Gedenken an Deportationen: Weiße Rosen an Gleis 17

Vor 70 Jahren wurden die ersten Berliner Juden deportiert - insgesamt wurden rund 55000 Juden in den Tod geschickt. Nun wird ihrer am Bahnhof Grunewald mit weißen Rosen gedacht.

Es dauerte nur wenige Minuten, sie sollte nur ein paar Sachen packen, dann verschwand sie für immer. „Machen sie sich fertig, viel werden sie nicht brauchen“, habe die Gestapo zu der Frau gesagt, als die Nazis sie abholten. Inge Deutschkron, 89, erinnert sich gut an den Tag im Oktober 1941. Sie wohnte damals bei dieser Frau in der Innsbrucker Straße 58 in Schöneberg, einer Freundin ihrer Mutter. „Ich melde mich sobald ich kann“, habe die Frau noch gesagt. Zwei Tage später, am 18. Oktober, wurde sie in den ersten Deportationszug gesteckt, der Berlin verließ. Inge Deutschkron hat nie wieder etwas von ihr gehört.

70 Jahre ist es nun her, dass der erste sogenannte „Osttransport“ vom Güterbahnhof Grunewald in Richtung des Ghettos Litzmannstadt (Lodz) im heutigen Polen abfuhr.

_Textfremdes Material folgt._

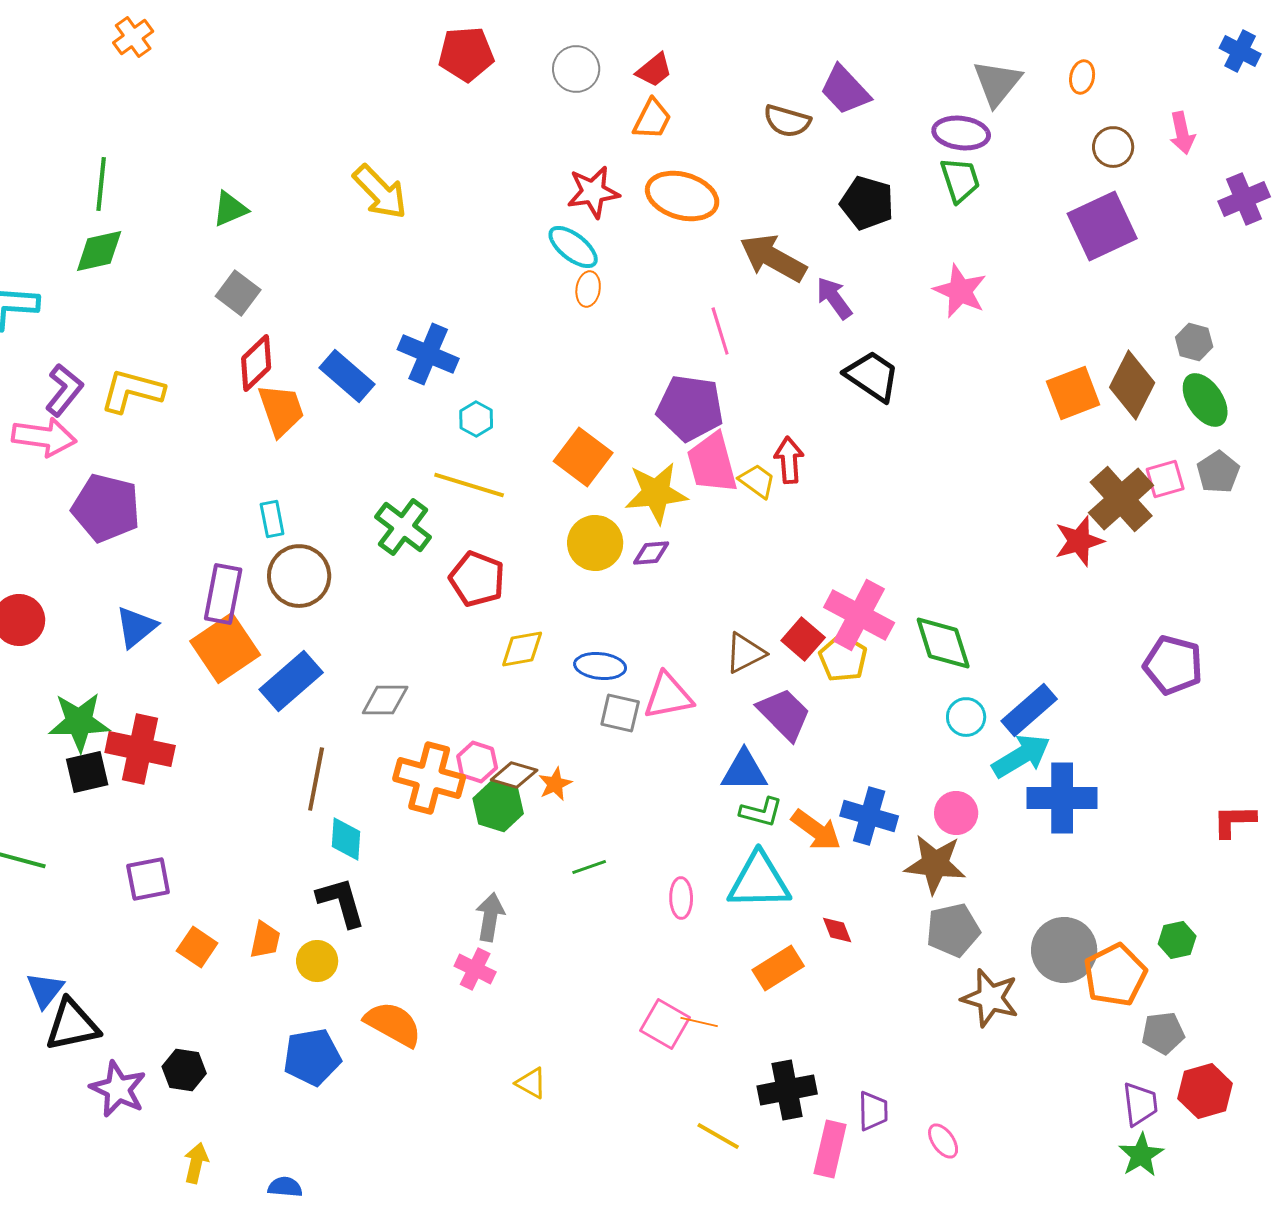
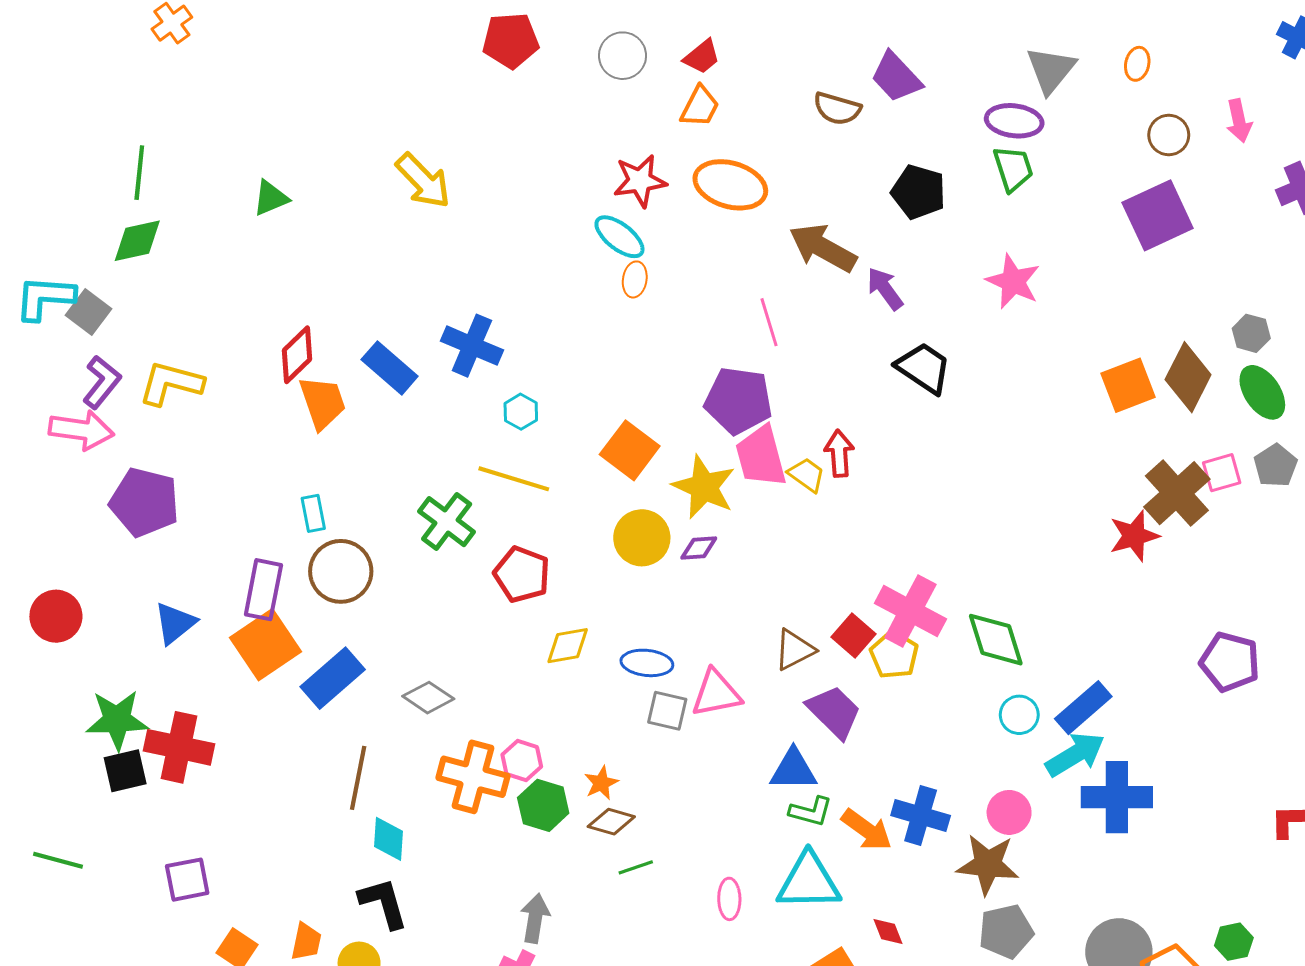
gray square: (238, 293) -> (88, 312), moved
yellow star: (656, 493) -> (704, 487), turned 30
gray diamond: (385, 700) -> (428, 698), turned 33
brown diamond: (514, 775) -> (611, 822), moved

Mit 1089 jüdischen Kinder, Frauen und Männern, Berliner Ärzten, Lehrern und Geschäftsleuten, eingepfercht in die alten Waggons der Reichsbahn, geschickt in den Tod. Zum Jahrestag am kommenden Dienstag findet am Denkmal „Gleis 17“ am S-Bahnhof Grunewald eine öffentliche Gedenkveranstaltung des Senats und der Jüdischen Gemeinde zu Berlin statt. „Ich wünsche mir, dass möglichst viele Berlinerinnen und Berliner diesem Aufruf folge leisten und am 18. Oktober mit einer weißen Rose zum Mahnmal kommen, um der Opfer zu gedenken“, sagte Kulturstaatssekretär André Schmitz. Es sei das erste Mal, dass Berlin derart an den Beginn der Verschleppung und Ermordung der jüdischen Mitbürger vor 70 Jahren erinnere. Neben dem Regierenden Bürgermeister Klaus Wowereit und Lala Süsskind, der Vorsitzenden der Jüdischen Gemeinde, wird auch Inge Deutschkron zu den Gästen sprechen. Bis zum 27. März 1945 wurden 55 000 der 160 000 Mitglieder der jüdischen Gemeinden Berlins von den Nazis vernichtet. In mehr als 60 Transporten wurden sie unter anderem nach Litzmannstadt, Minsk, Riga und Auschwitz gebracht. Vor allem ältere Berliner Juden wurden zudem seit Juni 1942 in über 120 Transporten in das Ghetto Theresienstadt in Böhmen gefahren. Viele von ihnen starben dort, andere wurden weiter zu Vernichtungsstätten gebracht. Zwei Tage vor dem ersten Deportationszug hatte die Gestapo damit begonnen, Juden ins Sammellager Levetzowstraße in Moabit einzuweisen, in das Gebäude der Synagoge. Von dort mussten sie „in einem langen Zug durch die Stadt laufen“, nach Grunewald, wie Hildegard Henschel, Ehefrau des letzten Berliner Gemeindevorsitzenden, später schrieb.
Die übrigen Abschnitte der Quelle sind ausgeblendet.